In 1994, genocide broke out in the tiny African nation of Rwanda. Across almost 100 days, bloodthirsty gangs of Hutu tribesmen roamed the countryside savagely murdering members of the Tutsi tribe…even if they’d been lifelong friends, business associates, or neighbors. In that relatively short time span, almost one million men, women, and children lost their lives.
Twenty years have passed since the Rwandan brutality was broadcast across the airwaves. Though the small nation still bears the (literal) scars of its horrific past, it’s in a much better place than most would expect, thanks in large part to non-profit organizations like AMI (Association Modeste et Innocent) and their ongoing work towards reconciliation. AMI’s efforts involve an intense plan of months-long counseling for the victims and perpetrators of the violence, a formal request for forgiveness, an exchange of peace offerings, and then, a celebration.
Photographer Pieter Hugo captured the present relationships shared between killers and survivors. He titled his collection Portraits of Reconciliation because nothing else describes the photos more accurately. Granted, the portraits reveal different stages of reconciliation, but it’s no small act of God for two people to be photographed together when one of them had suffered so much by the hand of the other.

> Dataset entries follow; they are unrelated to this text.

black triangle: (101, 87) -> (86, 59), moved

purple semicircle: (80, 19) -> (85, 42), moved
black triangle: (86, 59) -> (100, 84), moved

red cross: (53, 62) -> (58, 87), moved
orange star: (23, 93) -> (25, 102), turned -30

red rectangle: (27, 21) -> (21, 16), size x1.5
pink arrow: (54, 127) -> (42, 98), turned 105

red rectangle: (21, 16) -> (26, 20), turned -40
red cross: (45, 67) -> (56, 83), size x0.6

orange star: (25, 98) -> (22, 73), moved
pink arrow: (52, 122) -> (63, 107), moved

Here are just a few stories of the tremendous reconciliation God is bringing about in Rwandan hearts:
“He killed my father and three brothers. He did these killings with other people, but he came alone to me and asked for pardon. He and a group of other offenders who had been in prison helped me build a house with a covered roof. I was afraid of him — now I have granted him pardon, things have become normal, and in my mind I feel clear.”

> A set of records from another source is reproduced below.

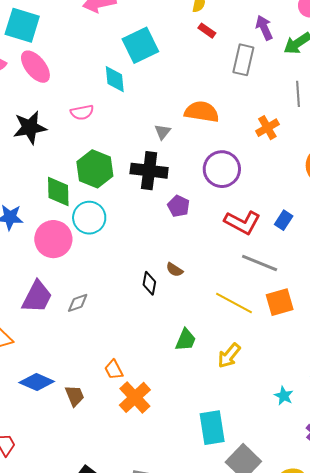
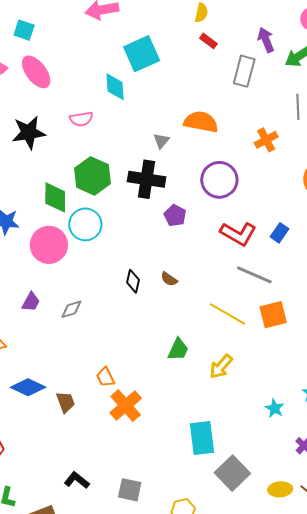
cyan square: (22, 25) -> (24, 30), size x0.6
black diamond: (149, 283) -> (133, 281), moved
purple trapezoid: (37, 297) -> (31, 302), size x0.6

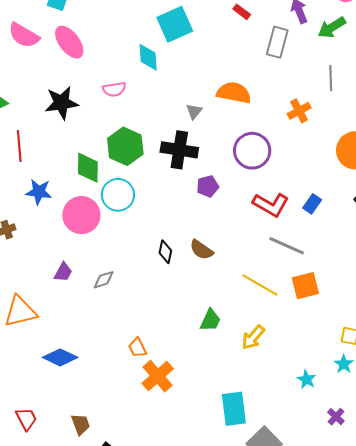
purple pentagon: (175, 216) -> (208, 186), turned 30
brown semicircle: (169, 279) -> (201, 250), size x1.4
brown trapezoid: (66, 402) -> (81, 424), moved

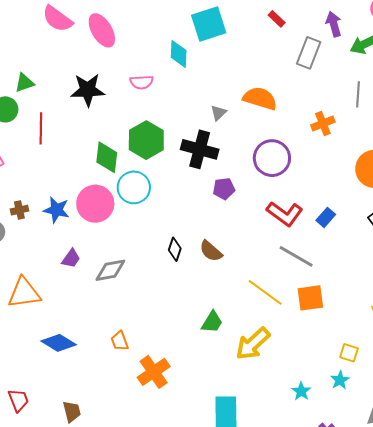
blue star: (39, 192) -> (56, 210), moved
gray diamond: (104, 280) -> (110, 270), size x1.4
yellow arrow: (253, 337) -> (253, 344), size x1.4
orange trapezoid: (137, 348) -> (120, 341), moved

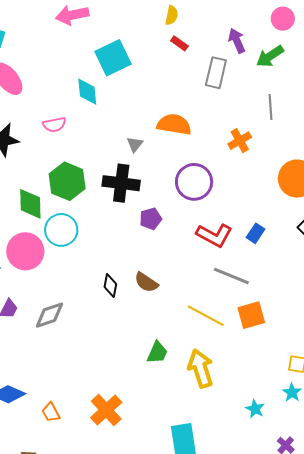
orange trapezoid: (120, 341) -> (51, 412), moved
yellow arrow: (253, 344) -> (201, 368), turned 123

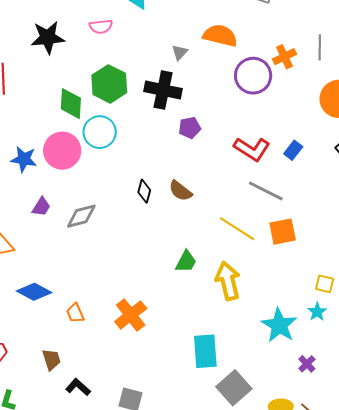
gray line: (270, 107) -> (320, 47), moved
purple circle: (194, 182) -> (253, 76), moved
cyan star: (255, 409) -> (279, 325), size x1.8

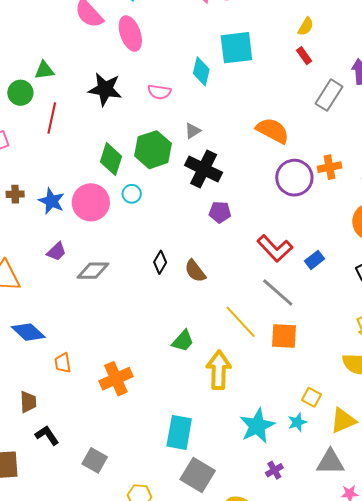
gray triangle: (180, 52) -> (193, 131), moved
cyan circle: (100, 132) -> (132, 194), size x0.6
gray square: (234, 388) -> (198, 475), turned -32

“I burned her house. I attacked her in order to kill her and her children, but God protected them, and they escaped. When I was released from jail, if I saw her, I would run and hide. Then AMI started to provide us with trainings. I decided to ask her for forgiveness. To have good relationships with the person to whom you did evil deeds — we thank God.”

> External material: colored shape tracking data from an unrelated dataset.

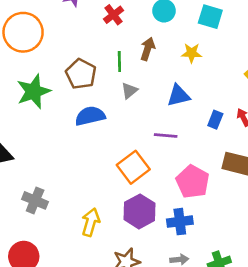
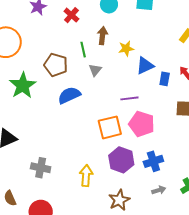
yellow star: (192, 53) -> (126, 49), moved
blue triangle: (178, 96) -> (145, 66), moved
orange square: (133, 167) -> (110, 127), turned 35
pink pentagon: (193, 182) -> (142, 124), moved

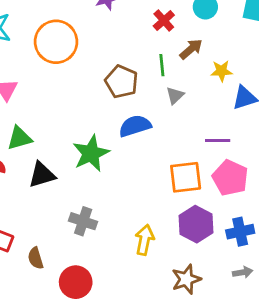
red cross: (71, 15) -> (164, 21), moved
brown arrow: (102, 36) -> (191, 49), turned 36
green star: (23, 85) -> (91, 153), moved

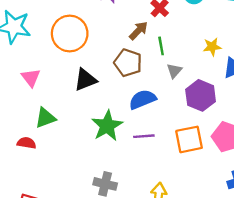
brown arrow: (191, 49) -> (138, 31), moved
purple line: (218, 141) -> (144, 136), moved
black triangle: (42, 175) -> (85, 80), moved
purple hexagon: (196, 224) -> (201, 95), moved

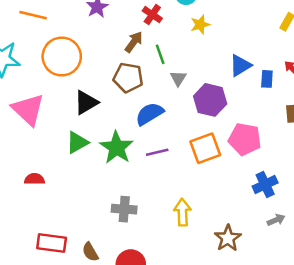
yellow star: (212, 47) -> (200, 25), moved
pink triangle: (31, 78) -> (28, 110), size x1.6
green triangle: (45, 118) -> (77, 142), moved

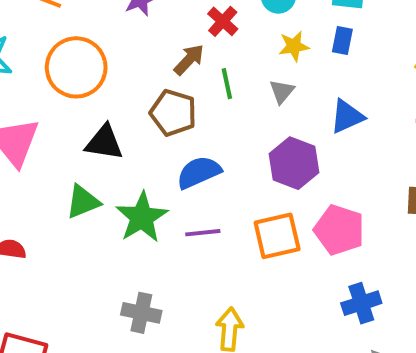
gray triangle: (178, 78) -> (282, 91), moved
blue rectangle: (267, 79) -> (342, 41), moved
black triangle: (86, 103) -> (104, 142), turned 32

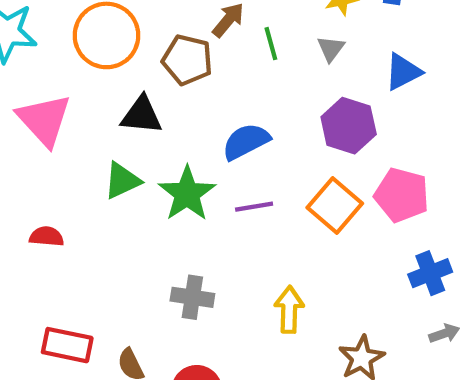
brown pentagon: (173, 113) -> (187, 60), moved
orange square: (277, 236) -> (335, 206), turned -33

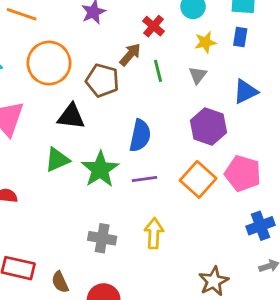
blue semicircle: (246, 142) -> (140, 136), turned 128
yellow arrow: (289, 310) -> (154, 233), moved

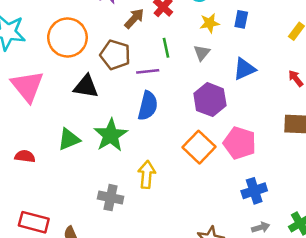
brown arrow: (130, 55) -> (134, 18), moved
green triangle: (57, 160) -> (69, 139), moved
purple line: (144, 179) -> (148, 71), moved
yellow arrow: (154, 233) -> (147, 175), moved

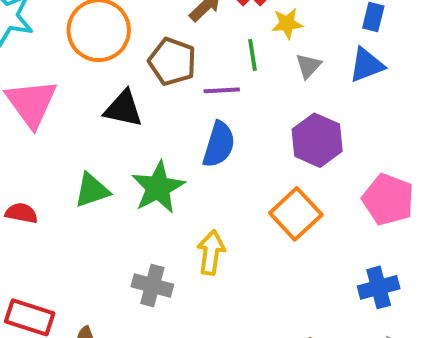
yellow star: (210, 23) -> (287, 23), moved
blue triangle: (244, 69) -> (366, 65), moved
pink pentagon: (240, 143) -> (388, 199), moved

“I used to hate him. When he came to my house and knelt down before me and asked for forgiveness, I was moved by his sincerity. Now, if I cry for help, he comes to rescue me. When I face any issue, I call him.”
“He killed my child, then he came to ask me pardon. I immediately granted it to him because he did not do it by himself — he was haunted by the devil. I was pleased by the way he testified to the crime instead of keeping it in hiding, because it hurts if someone keeps hiding a crime he committed against you. Before, when I had not yet granted him pardon, he could not come close to me. I treated him like my enemy. But now, I would rather treat him like my own child.”
Imagine how good you will look in your own portrait of reconciliation when you face the past with the grace and humility of Jesus.